**Task instructions:**
Pull every line that holds the word "been" from the entries.

[Collected data]
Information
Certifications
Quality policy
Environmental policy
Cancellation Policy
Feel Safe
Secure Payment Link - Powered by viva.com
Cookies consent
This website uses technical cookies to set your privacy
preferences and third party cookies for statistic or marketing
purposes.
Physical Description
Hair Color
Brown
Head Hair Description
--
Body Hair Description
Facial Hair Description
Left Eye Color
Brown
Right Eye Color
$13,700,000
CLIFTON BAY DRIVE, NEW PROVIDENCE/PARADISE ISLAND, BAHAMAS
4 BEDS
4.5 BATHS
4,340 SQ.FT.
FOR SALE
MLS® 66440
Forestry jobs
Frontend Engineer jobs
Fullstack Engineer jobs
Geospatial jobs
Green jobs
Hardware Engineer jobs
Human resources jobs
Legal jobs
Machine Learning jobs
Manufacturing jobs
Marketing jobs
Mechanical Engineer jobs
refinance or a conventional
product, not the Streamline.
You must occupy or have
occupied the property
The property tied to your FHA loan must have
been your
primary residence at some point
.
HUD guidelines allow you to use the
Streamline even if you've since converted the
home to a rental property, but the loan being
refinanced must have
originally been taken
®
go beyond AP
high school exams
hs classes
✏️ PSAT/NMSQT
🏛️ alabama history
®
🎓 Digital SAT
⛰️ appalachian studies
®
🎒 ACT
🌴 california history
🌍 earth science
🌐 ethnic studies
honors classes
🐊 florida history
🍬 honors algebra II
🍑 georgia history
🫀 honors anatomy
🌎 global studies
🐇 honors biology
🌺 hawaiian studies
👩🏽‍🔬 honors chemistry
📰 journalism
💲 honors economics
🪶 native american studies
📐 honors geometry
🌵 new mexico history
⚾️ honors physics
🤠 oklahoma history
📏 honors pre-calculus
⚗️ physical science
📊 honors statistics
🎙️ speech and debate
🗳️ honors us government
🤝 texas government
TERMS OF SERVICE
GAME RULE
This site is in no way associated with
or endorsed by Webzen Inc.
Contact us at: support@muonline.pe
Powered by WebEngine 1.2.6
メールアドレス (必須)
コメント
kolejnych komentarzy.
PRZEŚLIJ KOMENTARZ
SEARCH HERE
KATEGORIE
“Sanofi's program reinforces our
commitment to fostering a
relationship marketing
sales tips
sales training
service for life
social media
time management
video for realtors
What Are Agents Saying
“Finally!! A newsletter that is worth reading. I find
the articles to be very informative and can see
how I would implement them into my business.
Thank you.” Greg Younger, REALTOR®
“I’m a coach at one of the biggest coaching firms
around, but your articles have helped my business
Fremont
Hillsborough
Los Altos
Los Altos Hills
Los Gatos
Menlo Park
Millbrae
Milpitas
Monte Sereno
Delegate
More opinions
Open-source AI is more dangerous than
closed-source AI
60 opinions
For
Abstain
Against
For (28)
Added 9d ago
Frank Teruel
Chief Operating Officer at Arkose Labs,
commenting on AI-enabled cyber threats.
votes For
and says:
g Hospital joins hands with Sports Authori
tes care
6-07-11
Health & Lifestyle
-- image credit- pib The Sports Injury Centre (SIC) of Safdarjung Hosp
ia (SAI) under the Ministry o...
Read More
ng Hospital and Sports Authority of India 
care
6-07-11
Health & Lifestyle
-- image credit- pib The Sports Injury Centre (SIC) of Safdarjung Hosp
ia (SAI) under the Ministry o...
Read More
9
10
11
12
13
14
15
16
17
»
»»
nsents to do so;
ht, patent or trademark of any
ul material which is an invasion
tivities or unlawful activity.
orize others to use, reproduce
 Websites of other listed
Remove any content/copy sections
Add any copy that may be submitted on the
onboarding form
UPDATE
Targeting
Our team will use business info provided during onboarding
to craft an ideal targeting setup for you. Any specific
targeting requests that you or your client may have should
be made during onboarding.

==

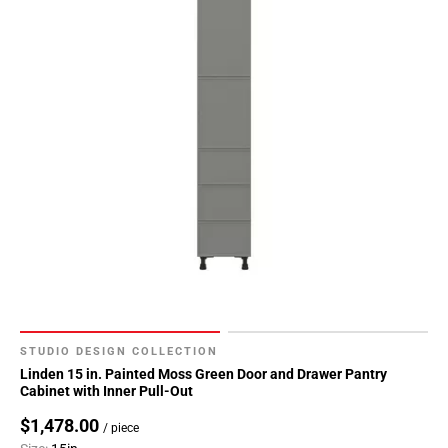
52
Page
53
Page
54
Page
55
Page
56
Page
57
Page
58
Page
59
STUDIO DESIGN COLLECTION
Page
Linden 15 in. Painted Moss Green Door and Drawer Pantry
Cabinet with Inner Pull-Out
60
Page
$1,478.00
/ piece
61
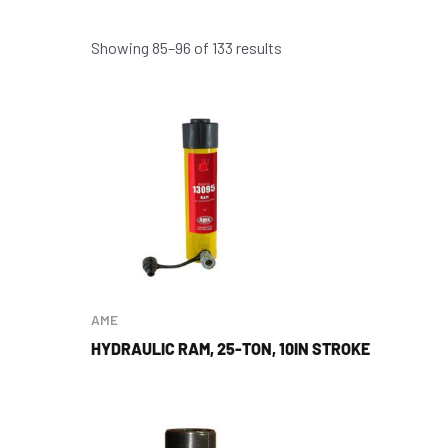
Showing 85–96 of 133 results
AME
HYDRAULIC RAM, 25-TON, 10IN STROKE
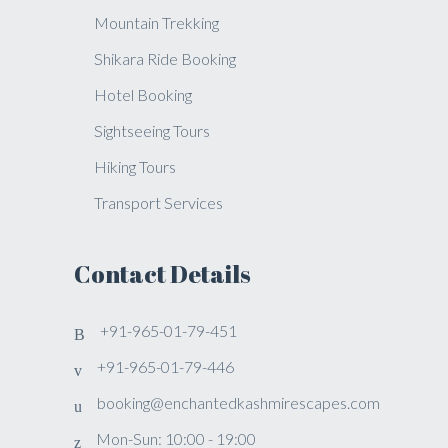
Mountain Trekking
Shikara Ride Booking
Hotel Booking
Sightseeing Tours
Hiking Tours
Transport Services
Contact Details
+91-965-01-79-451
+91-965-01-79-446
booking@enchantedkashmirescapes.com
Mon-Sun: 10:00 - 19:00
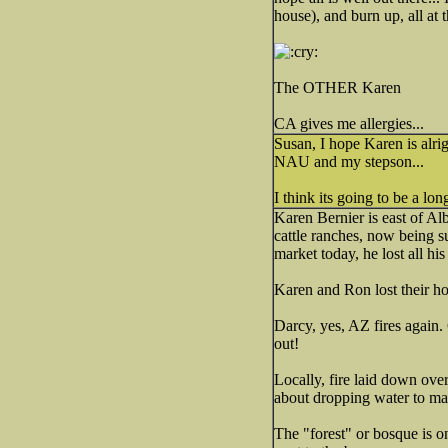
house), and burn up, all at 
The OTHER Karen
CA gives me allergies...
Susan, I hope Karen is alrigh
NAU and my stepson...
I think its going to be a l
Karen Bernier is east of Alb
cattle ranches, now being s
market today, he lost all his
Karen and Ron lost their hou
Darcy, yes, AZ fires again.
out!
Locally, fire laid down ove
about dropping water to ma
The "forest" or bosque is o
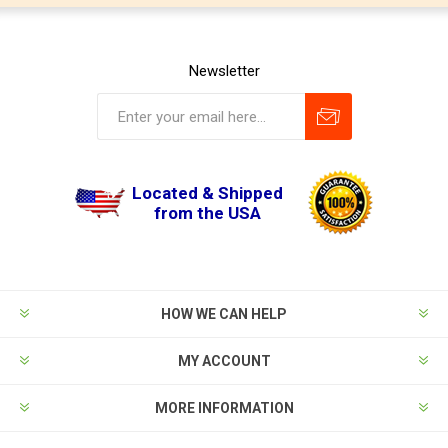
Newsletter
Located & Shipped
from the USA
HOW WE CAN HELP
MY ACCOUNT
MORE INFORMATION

--

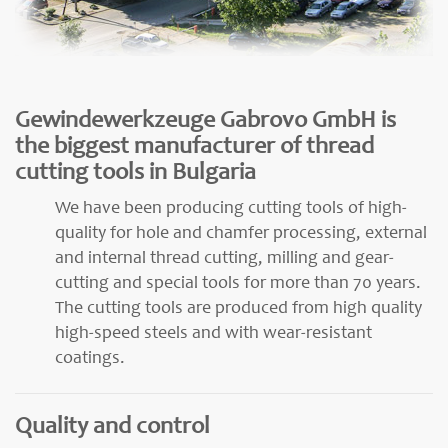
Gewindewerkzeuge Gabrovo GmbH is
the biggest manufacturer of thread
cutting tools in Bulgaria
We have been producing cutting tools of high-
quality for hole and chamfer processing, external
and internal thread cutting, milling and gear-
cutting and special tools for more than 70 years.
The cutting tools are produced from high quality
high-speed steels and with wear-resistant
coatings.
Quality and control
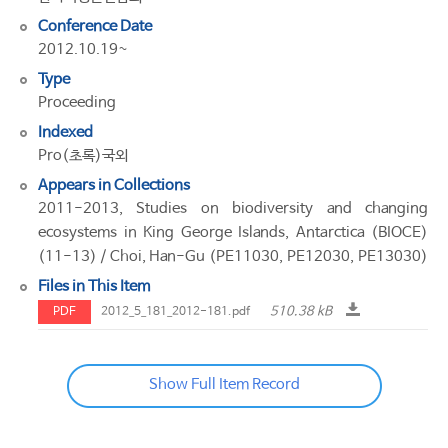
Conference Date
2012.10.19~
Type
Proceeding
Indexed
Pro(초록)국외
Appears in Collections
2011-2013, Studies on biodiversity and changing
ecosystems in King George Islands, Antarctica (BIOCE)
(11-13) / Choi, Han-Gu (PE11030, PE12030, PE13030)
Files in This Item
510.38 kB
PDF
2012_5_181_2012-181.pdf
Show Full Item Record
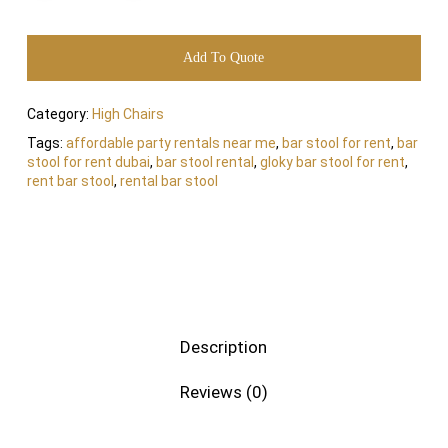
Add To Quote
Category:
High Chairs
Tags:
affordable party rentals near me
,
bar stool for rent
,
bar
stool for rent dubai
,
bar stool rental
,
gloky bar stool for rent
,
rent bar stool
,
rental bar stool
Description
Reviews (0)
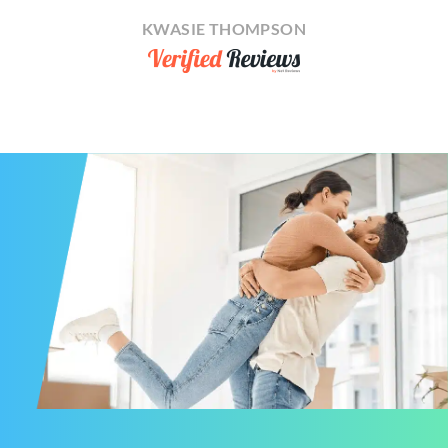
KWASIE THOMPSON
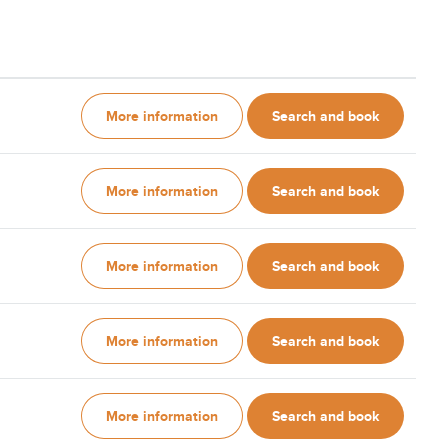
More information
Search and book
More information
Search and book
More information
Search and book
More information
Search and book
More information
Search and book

**Answer to this task:**
been your
originally been taken
We have been producing cutting tools of high-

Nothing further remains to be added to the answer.